Members of the Literacy Specialist Program learn not only from university courses but also from field experiences, and above all from the intersection of these two. Course work becomes vastly more complex and interesting when it is brought to bear on the real challenges in classrooms. Every student in the Literacy Specialist Program is expected to work in a classroom or two as a teacher-researcher and reflective practitioner. Students complete internships in classrooms across New York City and its neighboring boroughs. Interns log 10-12 hours of literacy-related instruction per week, typically two and half to three hours a day, four days per week.

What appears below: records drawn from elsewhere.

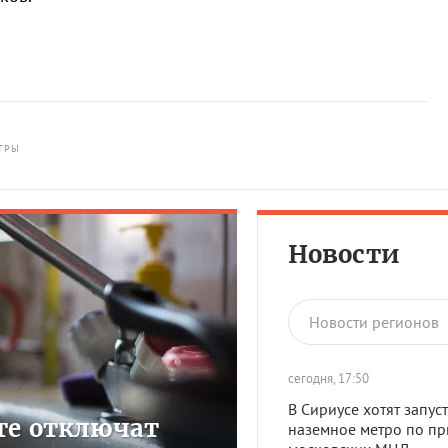
ТРЫ
Новости
Новости регионов
сегодня, 17:50
В Сириусе хотят запуст
сте отключат
наземное метро по пр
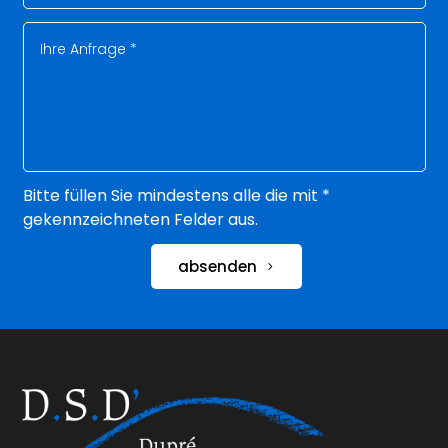
Bitte füllen Sie mindestens alle die mit *
gekennzeichneten Felder aus.
absenden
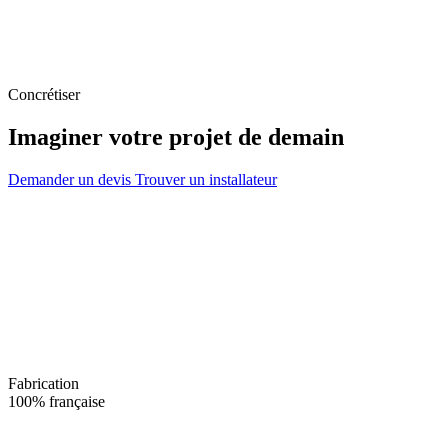
Concrétiser
Imaginer votre projet de demain
Demander un devis
Trouver un installateur
Fabrication
100% française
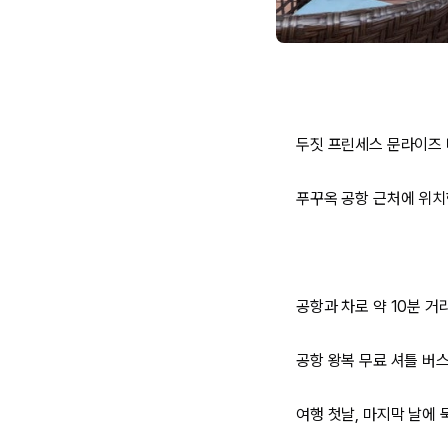
두짓 프린세스 문라이즈
푸꾸옥 공항 근처에 위치
공항과 차로 약
10분
거리
공항 왕복 무료 셔틀 버
여행 첫날, 마지막 날에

Fieldwork assignments vary based on the graduate student’s prior experience and wishes. A graduate student who has a full-time position teaching in a nearby school may use his or her own classroom as a lab site to try out new learning. A graduate student who comes to New York from another part of the world may ask for help securing a teaching position or an assistant-teaching position, and in this instance, too, the fieldwork becomes part of that person’s full-time job.

Most graduate students, however, come to Teachers College for full-time study, during which they experience two different placements—one in the fall and one in the spring. One placement may be in a classroom and the other may be as an apprentice with a member of the Teachers College Reading and Writing Project staff or with a literacy coach. Alternatively, the placements may be in two classrooms at different grade levels.

Always, graduate students are placed in schools that are deeply involved in literacy reform. Through these placements, students have the opportunity to observe and learn from a mentor teacher who is experienced in workshop teaching, as well as to practice and engage in instruction alongside this person. Students are assigned a supervisor who visits them in their placements and provides support and feedback. Finally, students also participate in the ongoing staff development that occurs in the school. Many end up being deluged with job offers from the schools connected to the program



I graduated from the Literacy Specialist Program several years ago and I am aware every day of how the program has opened doors for me. I learned from teachers who had extensive knowledge of child development and education and who challenged me to take the work of teaching reading and writing from multiple perspectives. I also was fortunate to connect with a mentor at TCRWP who strengthened my skills as a teacher and learner, and to work with members of the Project to conduct research and write lessons for the Units of Study. Now I am teaching at one of NYC’s greatest public schools, and remain connected to the institution and people from the program, as I am surrounded by other teachers who have also learned from TC and TCRWP. All of these experiences and connections have helped me become a more reflective, critical and effective teacher, and have come my way as a result of the Literacy Specialist Program.